In Hall Street, the Supreme Court largely adopted Kyocera's conclusion, holding that the FAA has "textual features at odds with enforcing a contract to expand judicial review following the arbitration." 552 U.S. at 586. But, as previously discussed, the Court qualified that holding, noting that "we do not purport to say that [the FAA] exclude[s] more searching review based on authority outside the statute." Id. at 590. The Court surmised that because the arbitration agreement in the case before it had been entered into in the course of litigation and had been adopted by the district court as an order, it was possible that the "agreement [should] be treated as an exercise of the District Court's authority to manage its cases under Federal Rule[ ] of Civil Procedure 16." Id. at 591. Because potentially authorized other than pursuant to the FAA, judicial review of such an arbitral award might conceivably be more searching than that pursuant to the FAA. The Supreme Court noted the question "implicate[d] issues of waiver and the relation of the FAA both to Rule 16 and the Alternative Dispute Resolution Act of 1998," see 28 U.S.C. § 651, and remanded the question, "express[ing] no opinion on these matters." Hall St., 552 U.S. at 592.

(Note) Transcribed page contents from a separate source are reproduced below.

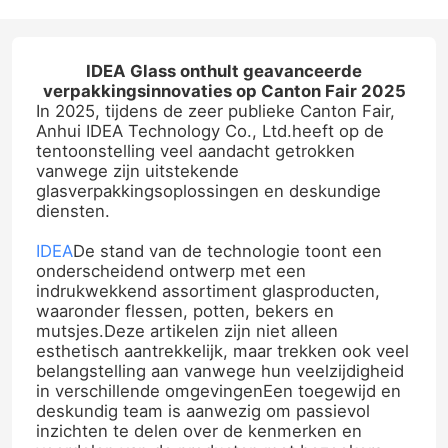
IDEA Glass onthult geavanceerde
verpakkingsinnovaties op Canton Fair 2025
In 2025, tijdens de zeer publieke Canton Fair,
Anhui IDEA Technology Co., Ltd.heeft op de
tentoonstelling veel aandacht getrokken
vanwege zijn uitstekende
glasverpakkingsoplossingen en deskundige
diensten.
IDEA
De stand van de technologie toont een
onderscheidend ontwerp met een
indrukwekkend assortiment glasproducten,
waaronder flessen, potten, bekers en
mutsjes.Deze artikelen zijn niet alleen
esthetisch aantrekkelijk, maar trekken ook veel
belangstelling aan vanwege hun veelzijdigheid
in verschillende omgevingenEen toegewijd en
deskundig team is aanwezig om passievol
inzichten te delen over de kenmerken en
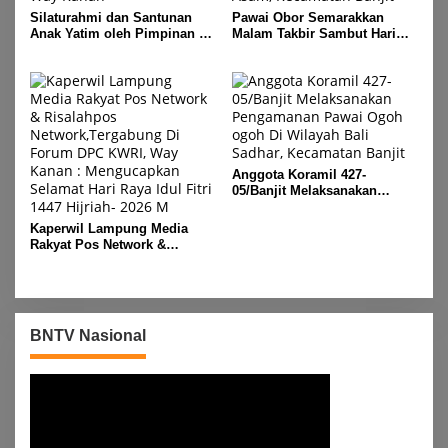
Silaturahmi dan Santunan
Pawai Obor Semarakkan
Anak Yatim oleh Pimpinan PT
Malam Takbir Sambut Hari
Buay Tumi Lampung Jelang
Raya IdulFitri 1447 H – 2026
Idul Fitri di Way Kanan
M, Di Kampung Simpang
Asam, Kecamatan Banjit
Anggota Koramil 427-
05/Banjit Melaksanakan
Pengamanan Pawai Ogoh
ogoh Di Wilayah Bali Sadhar,
Kaperwil Lampung Media
Kecamatan Banjit
Rakyat Pos Network &
Risalahpos
Network,Tergabung Di Forum
DPC KWRI, Way Kanan :
Mengucapkan Selamat Hari
Raya Idul Fitri 1447 Hijriah-
BNTV Nasional
2026 M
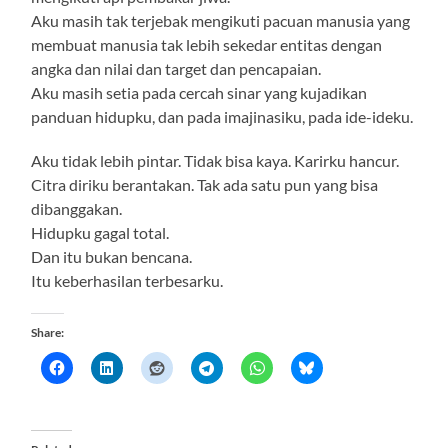
Aku masih tak terjebak mengikuti pacuan manusia yang
membuat manusia tak lebih sekedar entitas dengan
angka dan nilai dan target dan pencapaian.
Aku masih setia pada cercah sinar yang kujadikan
panduan hidupku, dan pada imajinasiku, pada ide-ideku.
Aku tidak lebih pintar. Tidak bisa kaya. Karirku hancur.
Citra diriku berantakan. Tak ada satu pun yang bisa
dibanggakan.
Hidupku gagal total.
Dan itu bukan bencana.
Itu keberhasilan terbesarku.
Share:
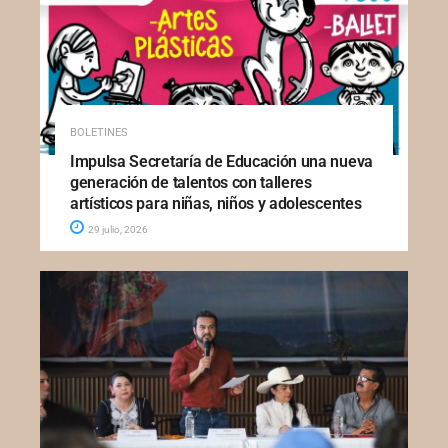
BOLETINES
Impulsa Secretaría de Educación una nueva
generación de talentos con talleres
artísticos para niñas, niños y adolescentes
29 julio, 2026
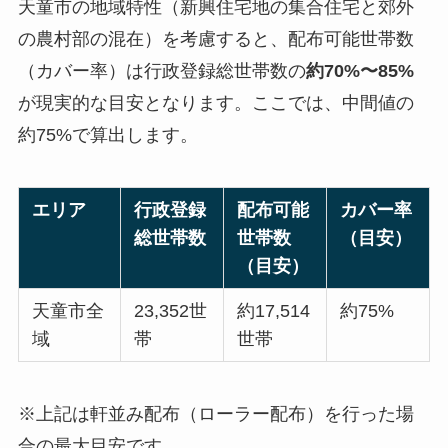
天童市の地域特性（新興住宅地の集合住宅と郊外
の農村部の混在）を考慮すると、配布可能世帯数
（カバー率）は行政登録総世帯数の
約70%〜85%
が現実的な目安となります。ここでは、中間値の
約75%で算出します。
エリア
行政登録
配布可能
カバー率
総世帯数
世帯数
（目安）
（目安）
天童市全
23,352世
約17,514
約75%
域
帯
世帯
※上記は軒並み配布（ローラー配布）を行った場
合の最大目安です。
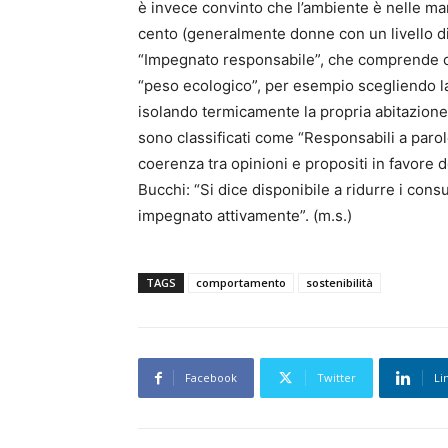
è invece convinto che l’ambiente è nelle mani
cento (generalmente donne con un livello di 
“Impegnato responsabile”, che comprende chi
“peso ecologico”, per esempio scegliendo 
isolando termicamente la propria abitazione e 
sono classificati come “Responsabili a parole
coerenza tra opinioni e propositi in favore 
Bucchi: “Si dice disponibile a ridurre i cons
impegnato attivamente”. (m.s.)
TAGS
comportamento
sostenibilità
Facebook
Twitter
Li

Wells Fargo argues that "the arbitration agreement here embodies the very alternative contemplated by Hall Street." The company contends that, as in Hall Street, the agreement to arbitrate was entered into in the course of litigation; it also contends that the District Court "explicitly approved the parties' agreement subject to full judicial review," and that the District Court was authorized to ensure "full judicial review" "by its independent case management powers under the federal and local rules, including Rules 16, 53 and Nevada Local Rule 16-5."

Whatever the merits of the Fed. R. Civ. P. 16 theory as to which Hall Street speculated, it does not apply to this case. Wells Fargo's argument, even if otherwise viable, is untenable in the face of the parties' stipulation and the District Court's statements.

Footnote 12. We, like the Supreme Court, therefore express no opinion as to the viability of the case-management theory of judicial review of arbitration awards alluded to in Hall Street.

The parties' stipulation to arbitrate expressly provides that "the FAA . . . shall apply to the arbitration proceedings." The stipulation then largely incorporates the language of the FAA in describing how the District Court, upon application by the parties, "must" enter an order confirming the arbitration award "unless this Court vacates, modifies or corrects the arbitration award, and enter a judgment in accordance with the provisions of the Federal Arbitration Act." See 9 U.S.C. § 9 (using similar language). Nothing in the agreement suggests that anything other than the ordinary FAA standard of judicial review should apply.

Wells Fargo points out that the stipulation provides that "the parties shall participate in a binding arbitration with appeal rights." (Emphasis added). But the phrase "appeal rights" says nothing about the standard of review. After all, parties have a right to judicial review, including appellate review, under the FAA, but that review is only for manifest disregard of the law by the arbitrator, or for one of the other highly deferential standards contained in the statute.

Footnote 13. One plausible explanation of the phrase "appeal rights" is that it was inserted to make clear that the bar on appeal in the Alternative Dispute Resolution Act, 28 U.S.C. §§ 651 et seq., was not intended to apply to the confirmation of the arbitration award. See 28 U.S.C. § 657(a) (providing that when a district court confirms an arbitration award pursuant to the Alternative Dispute Resolution Act, "the judgment shall not be subject to review in any other court by appeal or otherwise").

Moreover, the District Court did not once cite, or by implication refer to, its case management authority under the Federal Rules in adopting the stipulation as an order, and never indicated any intent to vary the standard of review. As the alternative thesis suggested in Hall depends on the district court's invocation of its case management authority under Rule 16 to vary the review standard, the thesis has no application here.